STORY and PHOTOGRAPHS by FRIDERIKE HEUER
A shoutout! An accolade! Kudos! Applause! Today’s photographs are dedicated to all who have worked behind the scenes to participate in, prepare for, and support Maryhill Museum of Art’s Exquisite Gorge II project in ways large and small.
Beyond the involved community partners there are staff, there are people who host artists in residence, there are folks who compute and design the technical specs of the structures under the windy conditions of the bluff, there are drivers willing to transport the frames. Three Cheers!

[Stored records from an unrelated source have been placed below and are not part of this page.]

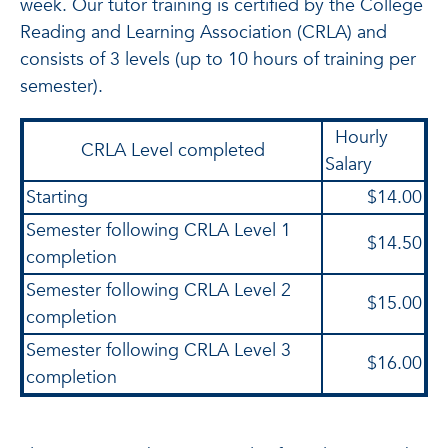
week. Our tutor training is certified by the College
Reading and Learning Association (CRLA) and
consists of 3 levels (up to 10 hours of training per
semester).
Hourly
CRLA Level completed
Salary
Starting
$14.00
Semester following CRLA Level 1
$14.50
completion
Semester following CRLA Level 2
$15.00
completion
Semester following CRLA Level 3
$16.00
completion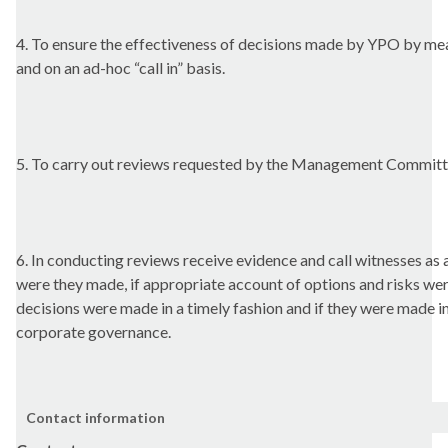
4. To ensure the effectiveness of decisions made by YPO by m
and on an ad-hoc “call in” basis.
5. To carry out reviews requested by the Management Committ
6. In conducting reviews receive evidence and call witnesses as
were they made, if appropriate account of options and risks were
decisions were made in a timely fashion and if they were made i
corporate governance.
Contact information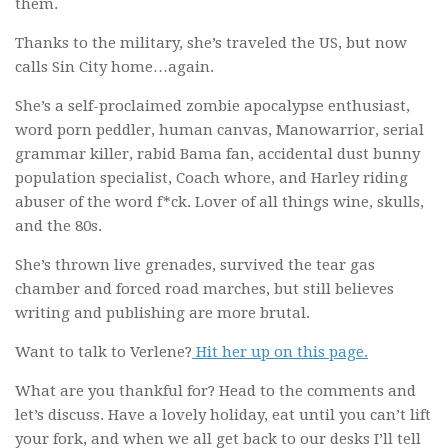
them.
Thanks to the military, she’s traveled the US, but now
calls Sin City home…again.
She’s a self-proclaimed zombie apocalypse enthusiast,
word porn peddler, human canvas, Manowarrior, serial
grammar killer, rabid Bama fan, accidental dust bunny
population specialist, Coach whore, and Harley riding
abuser of the word f*ck. Lover of all things wine, skulls,
and the 80s.
She’s thrown live grenades, survived the tear gas
chamber and forced road marches, but still believes
writing and publishing are more brutal.
Want to talk to Verlene?
Hit her up on this page.
What are you thankful for? Head to the comments and
let’s discuss. Have a lovely holiday, eat until you can’t lift
your fork, and when we all get back to our desks I’ll tell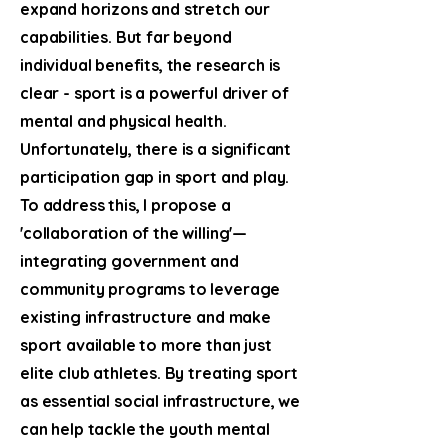
expand horizons and stretch our
capabilities. But far beyond
individual benefits, the research is
clear - sport is a powerful driver of
mental and physical health.
Unfortunately, there is a significant
participation gap in sport and play.
To address this, I propose a
'collaboration of the willing'—
integrating government and
community programs to leverage
existing infrastructure and make
sport available to more than just
elite club athletes. By treating sport
as essential social infrastructure, we
can help tackle the youth mental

Their numbers pale, though, in comparison to the number of people who, across the nation, have become involved in contributing to another part of this fiber art celebration: the yarn-bombing of the museum site and creating of remembrance poppies for Stonehenge, a World War I memorial that is part of Maryhill Museum, which sits on a bluff above the Columbia River on the Washington side, about 110 miles east of Portland.
Crafted squares echoing Romanian folk patterns decorate the outside of the museum, repository of many donations from Queen Marie of Romania, delivered during her visit for the inauguration of the museum in 1926. Queen Marie’s gift of Romanian textiles provided the basis for a collection of Romanian folk dress that now includes 400 items. The creation below was still to be hung at the museum entrance when I visited.
I think Queen Marie (second from left, below) would approve!
Yarn-bombing on trees and structures in the surrounding park also pick up the Romanian folk theme, as well as that of poppies, to which I will come shortly.
IMAGINE BEING A COMMITTED PACIFIST, a Quaker, desiring to build a utopian Quaker community in the middle of nowhere, setting a faux French mansion on the top of a windy bluff towering above the river, and not a Quaker shows up. Imagine tearing down an inn you built in a small hamlet that burned, in order to establish a full-sized Stonehenge replica as a memorial to the futility of war. All based on the wrong idea that you somehow took home from a 1915 visit to England, that Britons used Stonehenge as a spot for bloody sacrifice to the Gods of war.
Imagine the realization that local stone is not up to the task and so you improvise with slabs of reinforced concrete, made to look lumpy by lining the wooden forms with crumpled tins. That’s Sam Hill for you, the visionary and founder of Maryhill Museum, a man who promoted modern roads across the Pacific Northwest and who made a fortune with utilities and railroads. Unstoppable in pursuing his dreams, a strange brew of steely pragmatism and utopian ideas. Providing us with a remarkable legacy.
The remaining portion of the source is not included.